Seth Ackerman wrote:
> What's with this "willful misattribution"? I was
> under the impression that you're against the welfare
> state, based on comments like the one below. But I
> phrased it in the form of a question to give you an
> opportunity to explain your position.
Seth, notice the key phrase "but not supporting open borders":
"Anyone arguing for some sort of social-democratic welfare state measures to cushion the blow of neo-liberalism for workers in the advanced countries, but not supporting open borders is defending racial privilege and welfare chauvinism of the advanced countries."

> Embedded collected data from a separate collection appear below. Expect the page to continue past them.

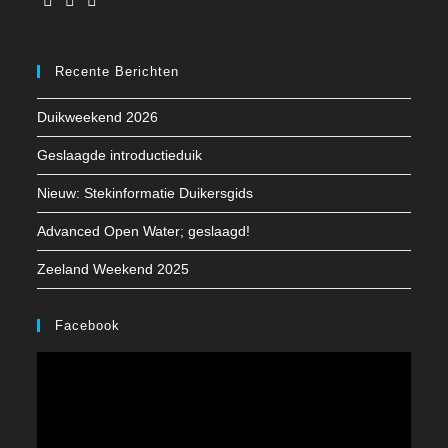
Opent
Opent
Opent
in
in
in
Recente Berichten
een
een
een
nieuwe
nieuwe
nieuwe
Duikweekend 2026
tab
tab
tab
Geslaagde introductieduik
Nieuw: Stekinformatie Duikersgids
Advanced Open Water; geslaagd!
Zeeland Weekend 2025
Facebook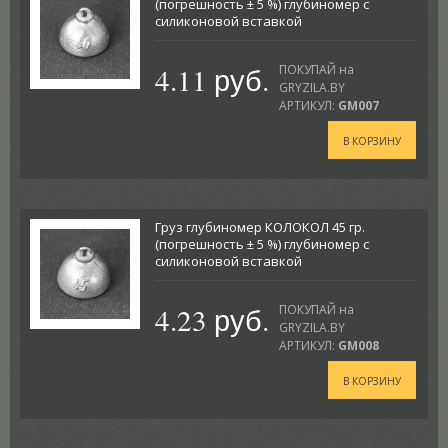
(погрешность ± 5 %) глубиномер с
силиконовой вставкой
4.11 руб.
ПОКУПАЙ на
GRYZILA.BY
АРТИКУЛ:
GM007
В КОРЗИНУ
Груз глубиномер КОЛОКОЛ 45 гр.
(погрешность ± 5 %) глубиномер с
силиконовой вставкой
4.23 руб.
ПОКУПАЙ на
GRYZILA.BY
АРТИКУЛ:
GM008
В КОРЗИНУ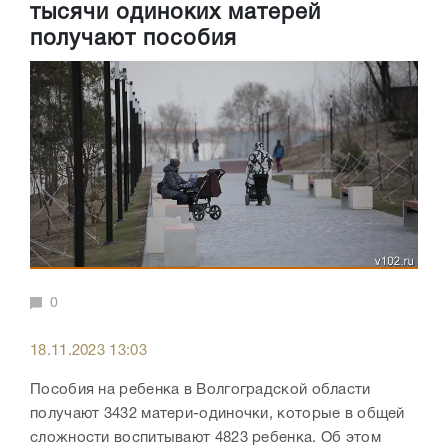
тысячи одиноких матерей
получают пособия
0
18.11.2023 13:03
Пособия на ребенка в Волгоградской области
получают 3432 матери-одиночки, которые в общей
сложности воспитывают 4823 ребенка. Об этом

> Angelus, I'm sure you know much more about the
German > scene than I do. All I know is what I read in
the
> papers. According to Der Spiegel
*snip*
> Beck wants to extend this period again, in
accordance > with a model developed by the German
Confederation
> of Trade Unions (DGB).
Seth, this is typical neo-liberal alarmism from der Spiegel. All Beck wants to due is prolong the period of paying out Arbeitslosengeld I for workers over a certain age. In this, he is not doing anything to help the masses of long-term unemployed under Arbeitslosengeld II, but is simply throwing a bone to the skilled-worker trade union clientel. It also makes sense. A skilled tradesman who spends 30 years working and paying into the social security system only gets Arbeitslosengeld I for, at the most, 18 months, before being forced to collect Arbeitslosengeld II and losing his civil rights (this sounds like exaggeration to you, I'm sure, but as my partner receives ALG II, I can tell you it it is pretty horrible what one is subjected to).
Perhaps the source of your confusion is that while Hartz IV is officially the name for the series of welfare reforms proposed by the Hartz commission, in the everyday vernacular it is used by people as a synonym for Arbeitslosengeld II. So when I say that this measure does nothing to affect people under Hartz IV, I mean that it does nothing to touch the draconian measures of ALG II.
But for the reactionaries at der Spiegel, even Beck's mild sop for the trade unions goes too far.
> you know how the SPD is inserting the words
> "democratic socialism" in their program to appeal to
> voters on the left? See for yourself how well that
> would play over here!
Except that over here, every leftist knows what a sad joke it is when the SPD employs such rhetoric.
I suspect the Europhilia of American leftists has to do with the fact that they all fantasize about being the Jean-Paul Belmondo character in Godard's A Bout de Souffle, running free through Paris and making love to Jean Seberg. Not that I blame them. I certainly do too. Unfortunately, that's not reality.